Perfektion soll heute überall sein. Es fängt schon vor der Geburt an. Die Babys im Bauch sollen bereits perfekt umsorgt sein. Nur die ärztlichen Untersuchungen reichen heute dafür nicht mehr aus. Das ungeborene Kind soll bereits mit schöner Musik im Bauch entsprechend „vorgebildet“ werden. Bald werden wir auch aufgrund genetischer Forschung in der Lage sein, das Baby perfekt aussehen zu lassen. Weiter geht es mit der Geburt. Hier suchen wir nach einem Umfeld, dass dem Baby den perfekten Eintritt in die neue Welt ermöglichen soll, beispielweise in Form eines warmen Bades bei der Wassergeburt, dem geplanten Kaiserschnitt oder ähnlichem. Läuft das knapp einjährige Kind dann noch nicht ganz so perfekt wie all die anderen Kinder in seinem Alter, machen sich die Eltern schon erste Sorgen. Und so geht es bereits im Kleinkindalter weiter. Der Kindergarten wird entsprechend ausgesucht, der Kindes-Freundeskreis soll möglichst auch schon den Weg bahnen für später und möglichst eine Fremdsprache sollte es schon vor dem Schuleintritt sein. In der Schule wird es dann nicht besser. Eltern würden am liebsten den Unterricht übernehmen, wenn eine Lehrkraft vermeintlich nicht perfekt unterrichtet. Und sobald das Kind in dem ein oder anderen Fach schwächelt, wird der Druck erhöht, Nachhilfe organisiert und so gern darüber reden möchte man eigentlich gegenüber Freunden und Verwandten auch nicht. Sollte der Übergang aufs Gymnasium nicht gelingen, ist die Perfektion vollends hin. Für manche Eltern wie auch für die betroffenen Kinder ein tiefer Bruch im Selbstwertgefühl. Aber selbst wenn der Übertritt ins Gymnasium gelingt. Dann geht das Streben nach Perfektion nur noch ungehemmter weiter. Und gleich danach Studium ... Fortsetzung folgt mit dem ersten Job.
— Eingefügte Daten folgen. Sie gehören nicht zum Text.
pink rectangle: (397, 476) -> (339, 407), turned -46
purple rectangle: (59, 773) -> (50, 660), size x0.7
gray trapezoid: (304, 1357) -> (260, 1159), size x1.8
Parallel wird am Außenbild gearbeitet. Die sozialen Medien sollen uns zeigen wie wir sind, also wie wir wirklich sind. Oder sein wollen?! Und auch hier die Suche nach dem Bild ohne Makel, egal ob als Selfie oder vom Essen oder vom traumhaften Urlaubsstrand.
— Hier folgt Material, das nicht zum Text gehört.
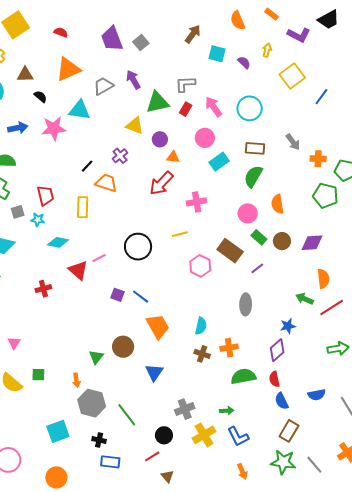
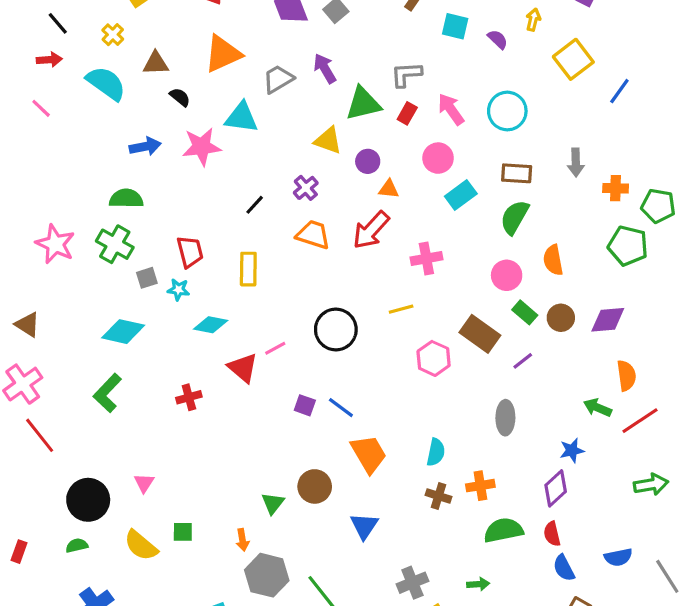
gray arrow: (293, 142) -> (576, 163), turned 36
orange trapezoid: (106, 183) -> (313, 235), moved

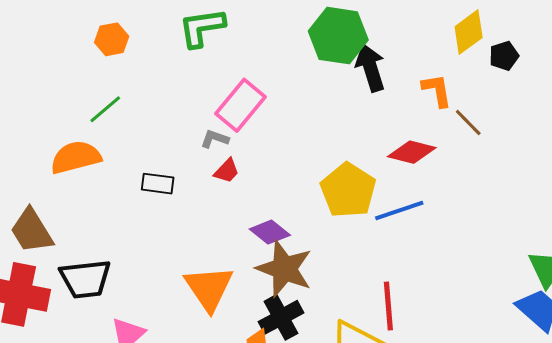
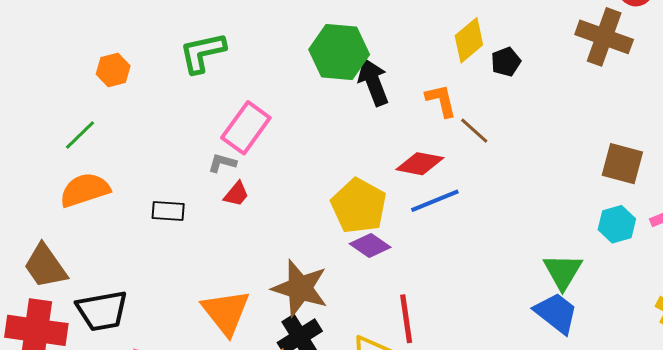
green line: (105, 109) -> (80, 135), moved
blue line: (399, 211) -> (435, 201), moved
purple diamond: (270, 232) -> (370, 246), moved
Soll ich weitermachen? Sie wissen selber, wie es weiter geht.

Und sie wissen auch, dass es verdammt anstrengend ist. Für diejenigen, die diese Perfektion leben genauso wie für jene, die diese Perfektion anstreben und aus ganz unterschiedlichen Gründen vermeintlich nicht erreichen (Aussehen, finanzielle Mittel, Lebensmittelpunkt, Verpflichtungen für andere etc.). 

Manchen gelingt es einfach besser, mit diesem fast überall spürbaren Streben umzugehen, manchen eben aber auch nicht. Und die Frage ist doch auch, IST das alles genauso. Oder kommt es uns nur so vor.

Das ist ein unendlich weites Feld. Sowohl für mich persönlich, sicher aber auch aus dem Beratungskontext heraus. Und die Gedanken zu diesen Themen haben mich zum Namen dieser Seite geführt. Was ist Perfektion, was ist perfekt und wer legt das fest? Kann nicht jeder seine "eigene Perfektion" finden und wenn,  wie kann dies geschehen. Und dann ist es vielleicht eine "imperfect perfection", wobei imperfect hier nicht für unvollkommen oder unvollständig steht, sondern (frei nach Bateson) im besten Falle für einen Unterschied der einen (individuellen) Unterschied macht.